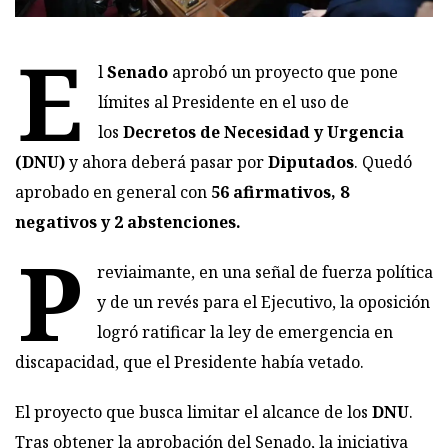
E
l
Senado
aprobó un proyecto que pone
límites al Presidente en el uso de
los
Decretos de Necesidad y Urgencia
(DNU)
y ahora deberá pasar por
Diputados
. Quedó
aprobado en general con
56 afirmativos, 8
negativos y 2 abstenciones.
P
reviaimante, en una señal de fuerza política
y de un revés para el Ejecutivo, la oposición
logró ratificar la ley de emergencia en
discapacidad, que el Presidente había vetado.
El proyecto que busca limitar el alcance de los
DNU
.
Tras obtener la aprobación del Senado, la iniciativa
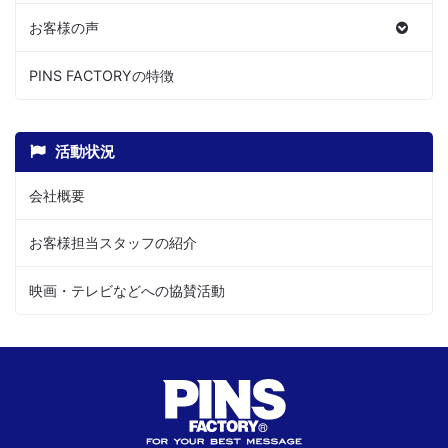
お客様の声
PINS FACTORYの特徴
活動状況
会社概要
お客様担当スタッフの紹介
映画・テレビなどへの協賛活動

What to produce => From the line containing "logró ratificar la ley de emergencia en" through the final line of the listing, copy every line exactly and nothing else. Skip the pictures.

Answer to this exercise =>
logró ratificar la ley de emergencia en
discapacidad, que el Presidente había vetado.
El proyecto que busca limitar el alcance de los
DNU
.
Tras obtener la aprobación del Senado, la iniciativa
お客様の声
PINS FACTORYの特徴
活動状況
会社概要
お客様担当スタッフの紹介
映画・テレビなどへの協賛活動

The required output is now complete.